King Henry is outside the gates of the French town of Harfleur, talking to the governor of the town (you’d think it would be a mayor, but what do I know). He is telling him that if he surrenders his town, the English will show mercy. He is also telling him that if he makes Henry take the town by force, Henry will not attempt to hold back his men from pillaging. Henry goes into significant detail as to what that pillaging will entail.  

         The gates of mercy shall be all shut up;

        And the flesht soldier, -rough and hard of heart,-

        In liberty of bloody hand shall range

        With conscience wide as hell; mowing like grass

        Your fresh-fair virgins and your flowering infants.

 

He goes on, array’d in flames…waste and desolation…heads dasht to walls…infants spitted on spikes for thirty-four more lines, ending of course with a rhyming couplet. By the end of his speech I’m shouting at the governor Surrender the town! Surrender the town! Thankfully, he does. I hope the French were good to their word!

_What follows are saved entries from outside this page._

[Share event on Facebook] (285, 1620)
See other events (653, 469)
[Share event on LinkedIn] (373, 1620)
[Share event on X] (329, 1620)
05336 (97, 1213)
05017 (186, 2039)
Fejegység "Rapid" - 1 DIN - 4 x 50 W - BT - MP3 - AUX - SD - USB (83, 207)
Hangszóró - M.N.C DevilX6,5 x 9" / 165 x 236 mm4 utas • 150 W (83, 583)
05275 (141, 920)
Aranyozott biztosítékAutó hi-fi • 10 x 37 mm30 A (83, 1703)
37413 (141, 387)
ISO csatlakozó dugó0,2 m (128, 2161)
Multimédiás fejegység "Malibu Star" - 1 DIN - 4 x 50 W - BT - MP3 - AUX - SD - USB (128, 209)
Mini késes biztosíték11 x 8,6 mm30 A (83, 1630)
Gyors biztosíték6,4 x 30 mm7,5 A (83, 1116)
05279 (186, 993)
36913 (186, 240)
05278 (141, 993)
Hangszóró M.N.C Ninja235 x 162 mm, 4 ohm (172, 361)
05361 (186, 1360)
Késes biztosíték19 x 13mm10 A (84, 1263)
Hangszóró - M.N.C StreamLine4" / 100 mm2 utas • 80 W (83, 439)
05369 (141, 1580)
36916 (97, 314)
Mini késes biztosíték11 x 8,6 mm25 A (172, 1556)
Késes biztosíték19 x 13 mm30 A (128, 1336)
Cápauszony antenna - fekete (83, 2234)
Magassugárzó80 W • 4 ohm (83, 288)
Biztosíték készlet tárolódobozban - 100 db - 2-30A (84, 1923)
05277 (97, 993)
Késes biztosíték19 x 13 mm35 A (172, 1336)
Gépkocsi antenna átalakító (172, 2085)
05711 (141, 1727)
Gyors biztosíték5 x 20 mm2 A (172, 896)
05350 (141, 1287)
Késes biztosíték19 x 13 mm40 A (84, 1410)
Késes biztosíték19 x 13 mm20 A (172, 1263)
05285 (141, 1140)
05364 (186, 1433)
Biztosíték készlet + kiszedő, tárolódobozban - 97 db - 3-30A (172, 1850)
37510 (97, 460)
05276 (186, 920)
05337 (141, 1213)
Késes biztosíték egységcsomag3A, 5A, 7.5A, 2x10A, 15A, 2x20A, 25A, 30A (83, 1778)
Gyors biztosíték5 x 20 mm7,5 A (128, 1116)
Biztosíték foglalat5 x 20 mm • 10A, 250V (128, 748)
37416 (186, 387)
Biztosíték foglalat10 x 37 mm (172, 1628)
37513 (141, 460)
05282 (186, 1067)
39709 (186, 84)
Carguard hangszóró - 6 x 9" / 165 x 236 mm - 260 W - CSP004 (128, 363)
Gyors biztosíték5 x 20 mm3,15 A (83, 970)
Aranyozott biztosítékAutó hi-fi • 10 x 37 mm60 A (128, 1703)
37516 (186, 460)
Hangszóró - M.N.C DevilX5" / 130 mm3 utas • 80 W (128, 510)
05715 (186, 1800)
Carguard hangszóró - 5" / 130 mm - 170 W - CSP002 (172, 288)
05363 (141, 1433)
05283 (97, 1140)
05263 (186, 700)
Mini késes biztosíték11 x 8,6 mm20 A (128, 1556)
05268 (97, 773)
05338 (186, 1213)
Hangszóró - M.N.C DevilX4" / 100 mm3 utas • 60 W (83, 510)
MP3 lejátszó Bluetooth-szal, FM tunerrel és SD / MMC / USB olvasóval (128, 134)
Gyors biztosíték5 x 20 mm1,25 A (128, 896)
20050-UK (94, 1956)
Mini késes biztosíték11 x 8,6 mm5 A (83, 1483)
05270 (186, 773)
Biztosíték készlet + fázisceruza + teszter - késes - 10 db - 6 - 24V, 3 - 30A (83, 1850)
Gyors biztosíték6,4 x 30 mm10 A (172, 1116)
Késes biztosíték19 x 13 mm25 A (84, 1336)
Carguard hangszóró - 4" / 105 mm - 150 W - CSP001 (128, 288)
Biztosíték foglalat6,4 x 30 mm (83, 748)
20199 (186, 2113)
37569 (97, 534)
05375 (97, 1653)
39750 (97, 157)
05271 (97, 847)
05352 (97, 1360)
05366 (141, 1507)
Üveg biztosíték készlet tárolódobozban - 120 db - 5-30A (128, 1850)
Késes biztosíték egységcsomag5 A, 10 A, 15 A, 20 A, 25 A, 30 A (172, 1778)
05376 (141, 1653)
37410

So what do we have here, and how could it possibly be relevant. Well, let me tell you. The relevance is war, and the ravages of war. I think it's safe to say that's a takeaway from today's line. On a similar note, owing to the news of Russians fleeing Putin's new draft (presumably to escape being involved in the ravages of war), I thought it would be interesting to do a little research on the fellow who's name I bear, who supposedly fled Lithuania in the late 1800's, similar to today's Russians, to escape being conscripted into the Russian army (and avoid being involved in the ravages of war). The first thing I needed was a date as to when John Blagys did this fleeing. Luckily my sister has spent the time working on this stuff and I was able to do a screen print from an Ancestry.com page of a 1910 census page. There he is, at the top of the page, and if you zoom in you will see that column 15 is Year of Immigration to the United States. John put in 1891. Now I have to do a little history research and see if the family story makes sense based on what was going on in Lithuania and Russia in that year. 
Wish me luck. 

 

1 comment:

Mrs Blue said...

What is written right before lithuania? And his job was caretaker?